El Inca Garcilaso, historia vivida en sus ‘Comentarios’

“Debo puntualizar el criterio que me ha guiado al hacer esta selección y aclarar, de paso, el subtítulo de ‘Antología vivida’. Al releer los Comentarios Reales he tratado de extraer todos los materiales que se pueden suponer respaldados por el vivir del Inca. O sea, todo aquello que, de manera directa o indirecta, se engarza en la médula de su biografía. Pero no olvidemos el coeficiente imaginativo de una obra escrita a tantos años de distancia de la experiencia misma. El Inca Garcilaso prodiga en sus obras las aseveraciones: ‘Yo lo vi’, ‘Yo lo hice’, ‘Yo lo oí”, escribe el eminente filólogo y profesor de Literatura Juan Bautista Avalle-Arce en la ‘Aclaración preliminar’ de su inigualable libro titulado El Inca Garcilaso en sus ‘Comentarios’ (Antología vivida), Editorial Gredos, Antología Hispánica, nº 21, Madrid, 1970.

El Inca Garcilaso, historia vivida en sus ‘Comentarios’

Evoquemos aquel 12 de abril de 1539, cuando nació en el Cuzco Gómez Suárez de Figueroa, quien, transcurridos los años, se haría célebre bajo el nombre de Inca Garcilaso de la Vega. Hijo ilegítimo del capitán Garcilaso de la Vega y de la princesa “palla”, esto es, india, llamada Isabel Chimpu Oello. Vio la luz, pues, en situación anómala por partida doble: mestizo y bastardo. El hecho es que lo primero se transformará para el Inca en sello de honor; lo segundo, no obstante, se silenciará con prudencia sintomática. Claro es que ello mostrará su influencia indirecta en el pensamiento del Inca, cuando menos en la oportunidad en que escribió la Relación de la descendencia de Garci Pérez de Vargas. ¿Y de quién se trataba? Del muy afamado adalid que contribuyó en gran manera a la conquista de Sevilla, y de quien descendía el padre del Inca. No sería descabellado pensar que esta obra escrita bien pudiera obedecer a la necesidad de idear formas de defensa, a fin de no exhibir su vulnerabilidad frente a los embates de aquella “bestia fiera”, término que en el vulgo de la época acuñó otro admirado hispanoamericano: Ruiz de Alarcón.
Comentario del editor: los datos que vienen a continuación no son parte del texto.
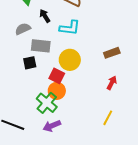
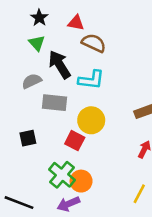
black arrow: (45, 16) -> (60, 65), size x1.6
black square: (30, 63) -> (28, 138), moved
orange circle: (57, 91) -> (81, 181), moved

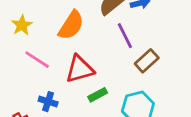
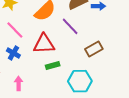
purple line: (125, 36) -> (70, 26), moved, turned -30
blue cross: (48, 102) -> (13, 53), moved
“Porque se debe entender –asevera el profesor Avalle-Arce–, si queremos acercarnos al hondón de la conciencia del Inca, que el ser ‘criollo’ constituía, en sí, una anomalía en su época”. Esencialmente, el “criollo” era un “híbrido”, nacido en una realidad geográfica con diferente historia y a miles de leguas de distancia. He aquí, desde luego, cómo el “criollo” se nos muestra como el primer ejemplo de ese tipo humano tan moderno que es el “desarraigado”, cuando menos ante la mirada de los españoles. Pudiéramos reflexionar, si esto era así, en cómo habría sido considerarse “cristiano, mestizo y bastardo”.

Ahora bien, en la historia de la Literatura el hombre “natural” es ese inédito tipo humano, tan añorado por la mentalidad del Renacimiento, de modo que ese estado inspirará toda la numerosa literatura denominada “pastoril”. Si meditamos en la historia de las Ideas, el “hombre natural” –desde los escritos de Cristóbal Colón y Américo Vespucio– había sido identificado con el “indio americano”. El caso es que, con aquel estado de “inocencia”, se había manifestado superior al hombre europeo. Así lo escribieron fray Antonio de Guevara en ‘El villano del Danubio’ y el ensayista francés Montaigne en ‘Des cannibales’, continuado hasta la época del galo Chateaubriand en ‘Atala’. El Inca Garcilaso se estrena con la traducción de los ‘Dialoghi d’amore’ del pensador León Hebreo.